Now I know it’s a bit much to hope for – having the KDDI catalog of hardware designed and certified for their infrastructure in Japan to be magically moved over here, but it’s hard to even believe it’s the same company. Device certification here in the US is a nightmare according to random people I’ve spoken to who claim to know.

I bet if Helio had its way, they’d have a much larger catalog as well – but instead they focus on several very targeted devices. Consumers have to buy unlocked devices like the Nokia N95 to even find the same device painted a different color.

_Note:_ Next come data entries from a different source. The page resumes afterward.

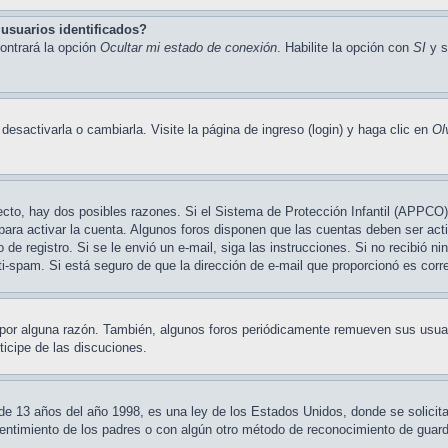
usuarios identificados?
ontrará la opción
Ocultar mi estado de conexión
. Habilite la opción con
SI
y s
sactivarla o cambiarla. Visite la página de ingreso (login) y haga clic en
Ol
ecto, hay dos posibles razones. Si el Sistema de Protección Infantil (APPCO) 
para activar la cuenta. Algunos foros disponen que las cuentas deben ser ac
so de registro. Si se le envió un e-mail, siga las instrucciones. Si no recibió 
nti-spam. Si está seguro de que la dirección de e-mail que proporcionó es cor
 por alguna razón. También, algunos foros periódicamente remueven sus usuar
ticipe de las discuciones.
3 años del año 1998, es una ley de los Estados Unidos, donde se solicita a 
nsentimiento de los padres o con algún otro método de reconocimiento de guardi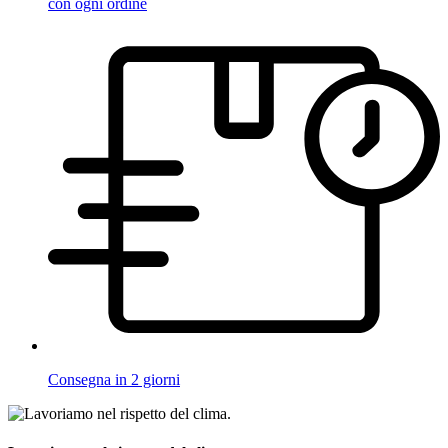
con ogni ordine
Consegna in 2 giorni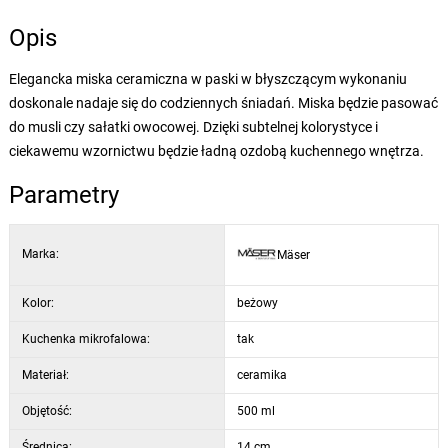
Opis
Elegancka miska ceramiczna w paski w błyszczącym wykonaniu
doskonale nadaje się do codziennych śniadań. Miska będzie pasować
do musli czy sałatki owocowej. Dzięki subtelnej kolorystyce i
ciekawemu wzornictwu będzie ładną ozdobą kuchennego wnętrza.
Parametry
Marka:
Mäser
Kolor:
beżowy
Kuchenka mikrofalowa:
tak
Materiał:
ceramika
Objętość:
500 ml
Średnica:
14 cm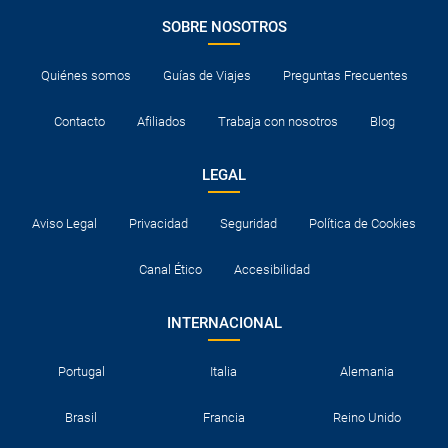
SOBRE NOSOTROS
Quiénes somos
Guías de Viajes
Preguntas Frecuentes
Contacto
Afiliados
Trabaja con nosotros
Blog
LEGAL
Aviso Legal
Privacidad
Seguridad
Política de Cookies
Canal Ético
Accesibilidad
INTERNACIONAL
Portugal
Italia
Alemania
Brasil
Francia
Reino Unido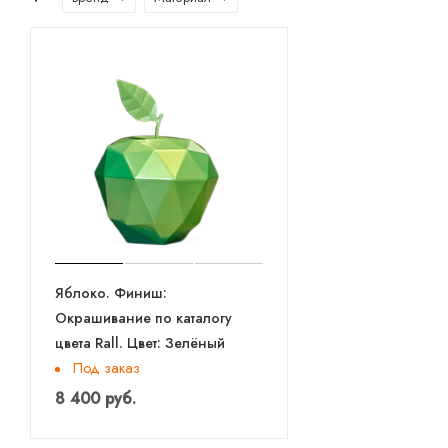
Яблоко. Финиш:
Окрашивание по каталогу
цвета Rall. Цвет: Зелёный
Под заказ
8 400 руб.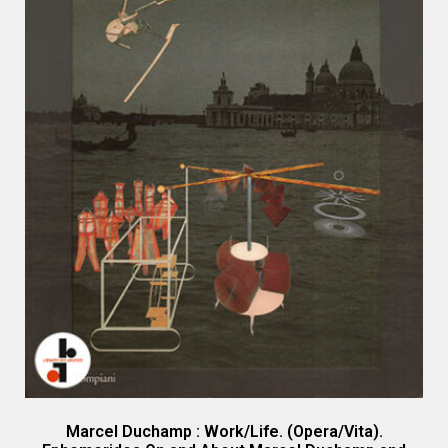
Marcel Duchamp : Work/Life. (Opera/Vita).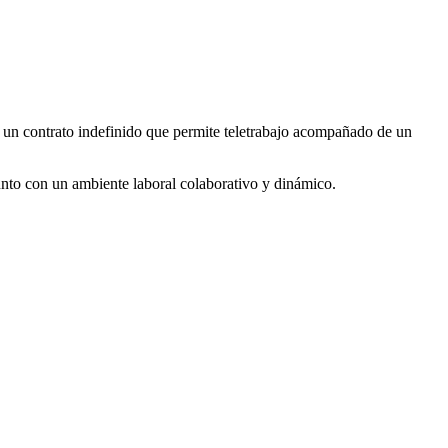
un contrato indefinido que permite teletrabajo acompañado de un
unto con un ambiente laboral colaborativo y dinámico.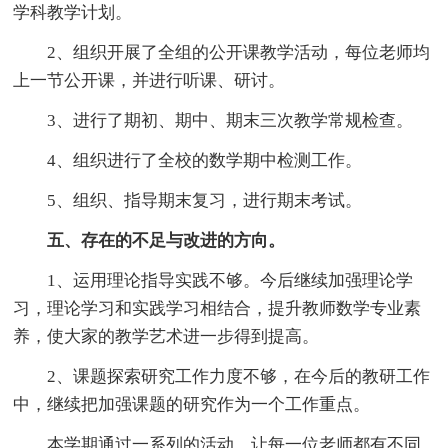
学科教学计划。
2、组织开展了全组的公开课教学活动，每位老师均
上一节公开课，并进行听课、研讨。
3、进行了期初、期中、期末三次教学常规检查。
4、组织进行了全校的数学期中检测工作。
5、组织、指导期末复习，进行期末考试。
五、存在的不足与改进的方向。
1、运用理论指导实践不够。今后继续加强理论学
习，理论学习和实践学习相结合，提升教师数学专业素
养，使大家的教学艺术进一步得到提高。
2、课题探索研究工作力度不够，在今后的教研工作
中，继续把加强课题的研究作为一个工作重点。
本学期通过一系列的活动，让每一位老师都有不同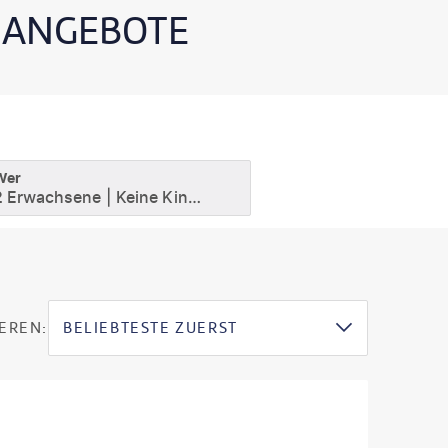
n
E ANGEBOTE
Wer
2 Erwachsene
Keine Kinder
EREN:
BELIEBTESTE ZUERST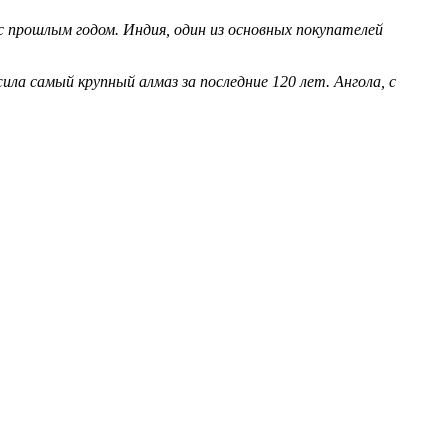
 прошлым годом. Индия, один из основных покупателей
ла самый крупный алмаз за последние 120 лет. Ангола, с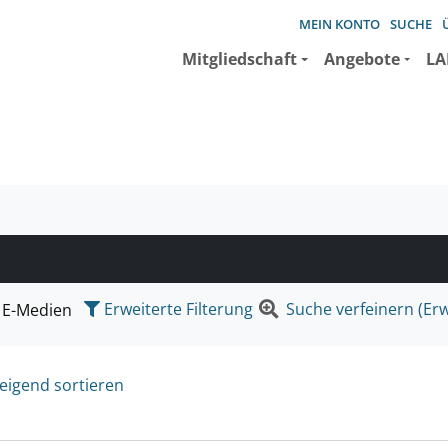
MEIN KONTO
SUCHE
Mitgliedschaft
Angebote
LA
e suchen wollen.
Erweiterte Filterung
Suche verfeinern (Erw
E-Medien
eigend sortieren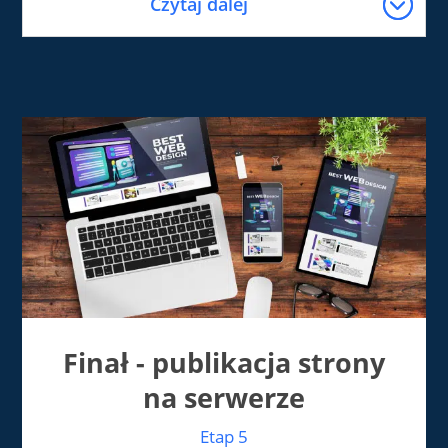
Czytaj dalej
Finał - publikacja strony
na serwerze
Etap 5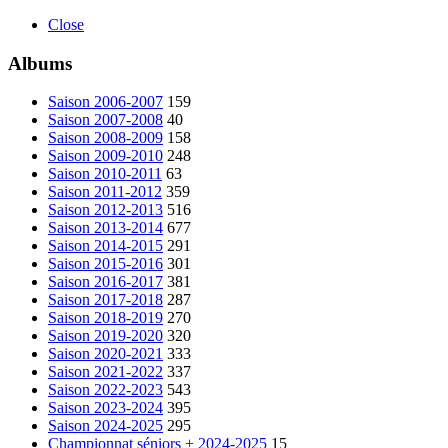
Close
Albums
Saison 2006-2007
159
Saison 2007-2008
40
Saison 2008-2009
158
Saison 2009-2010
248
Saison 2010-2011
63
Saison 2011-2012
359
Saison 2012-2013
516
Saison 2013-2014
677
Saison 2014-2015
291
Saison 2015-2016
301
Saison 2016-2017
381
Saison 2017-2018
287
Saison 2018-2019
270
Saison 2019-2020
320
Saison 2020-2021
333
Saison 2021-2022
337
Saison 2022-2023
543
Saison 2023-2024
395
Saison 2024-2025
295
Championnat séniors + 2024-2025
15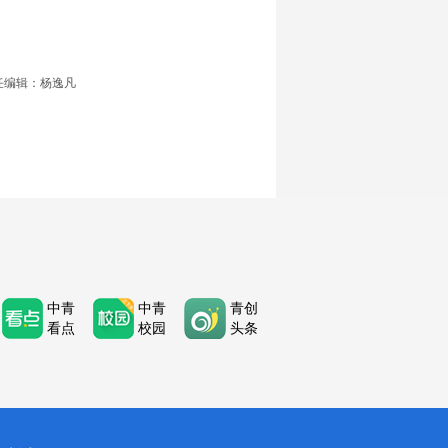
任编辑：杨逸凡
中青
中青
青创
看点
校园
头条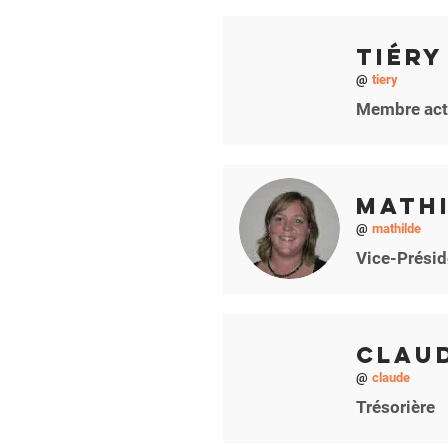
Tiéry
@
tiery
Membre act
Math
@
mathilde
Vice-Présid
Clau
@
claude
Trésorière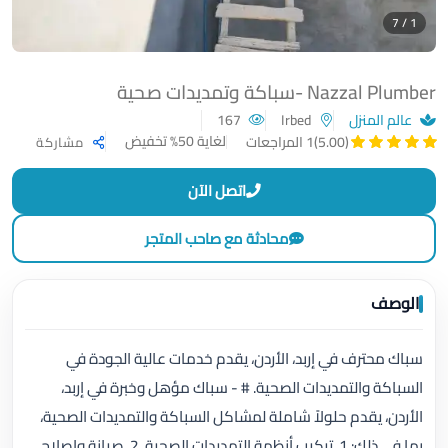
1 / 7
Nazzal Plumber -سباكة وتمديدات صحية
عالم المنزل
Irbed
167
لغاية 50% تخفيض
(5.00)
1 المراجعات
مشاركة
اتصل الآن
محادثة مع صاحب المتجر
الوصف
سباك محترف في إربد، الأردن، يقدم خدمات عالية الجودة في
السباكة والتمديدات الصحية. # - سباك مؤهل وخبرة في إربد،
الأردن، يقدم حلولاً شاملة لمشاكل السباكة والتمديدات الصحية،
بما في ذلك: 1. تركيب أنظمة التمديدات الصحية. 2. صيانة وإصلاح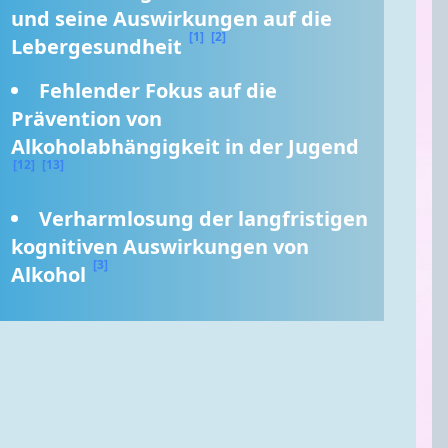
und seine Auswirkungen auf die 
[1]
[2]
Lebergesundheit 
Fehlender Fokus auf die 
Prävention von 
Alkoholabhängigkeit in der Jugend 
[12]
[13]
Verharmlosung der langfristigen 
kognitiven Auswirkungen von 
[3]
Alkohol 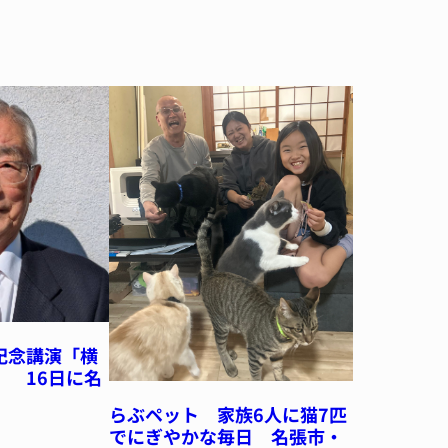
記念講演「横
」 16日に名
らぶペット 家族6人に猫7匹
でにぎやかな毎日 名張市・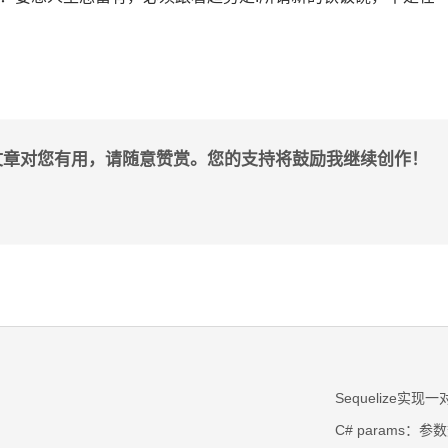
文章对您有用，请随意赞赏。您的支持将鼓励我继续创作！
Sequelize实现
C# params：参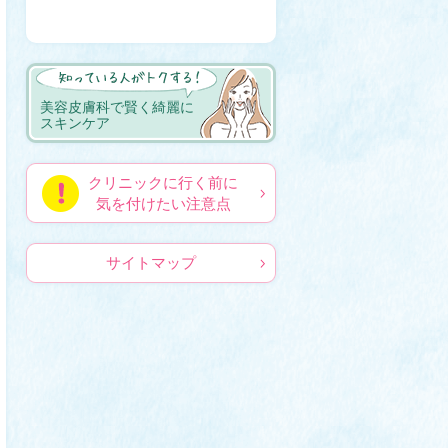
クリニック選びの
ポイント
美容皮膚科で賢く綺麗に
スキンケア
クリニックに行く前に
気を付けたい注意点
サイトマップ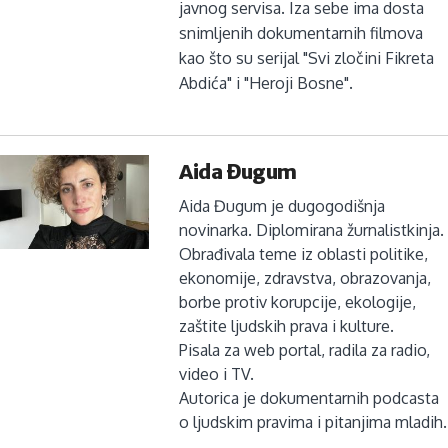
javnog servisa. Iza sebe ima dosta
snimljenih dokumentarnih filmova
kao što su serijal "Svi zločini Fikreta
Abdića" i "Heroji Bosne".
Aida Đugum
Aida Đugum je dugogodišnja
novinarka. Diplomirana žurnalistkinja.
Obrađivala teme iz oblasti politike,
ekonomije, zdravstva, obrazovanja,
borbe protiv korupcije, ekologije,
zaštite ljudskih prava i kulture.
Pisala za web portal, radila za radio,
video i TV.
Autorica je dokumentarnih podcasta
o ljudskim pravima i pitanjima mladih.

I think if we get the carrier certification bottleneck out of the way here, we’ll have a much better chance at having a selection like this. For this to happen, my belief is that we need a more uniform set of functionality. Feature phones need to have a closer capability set to smartphones, and runtime environments need to be more uniform and implementations regulated better. Hell, I’d be happy if we just stick Flash Lite on every single phone and have Adobe implement every runtime environment for every phone themselves, then use Apple Safari’s Webkit as the base code for every mobile web browser… like that’s gonna happen.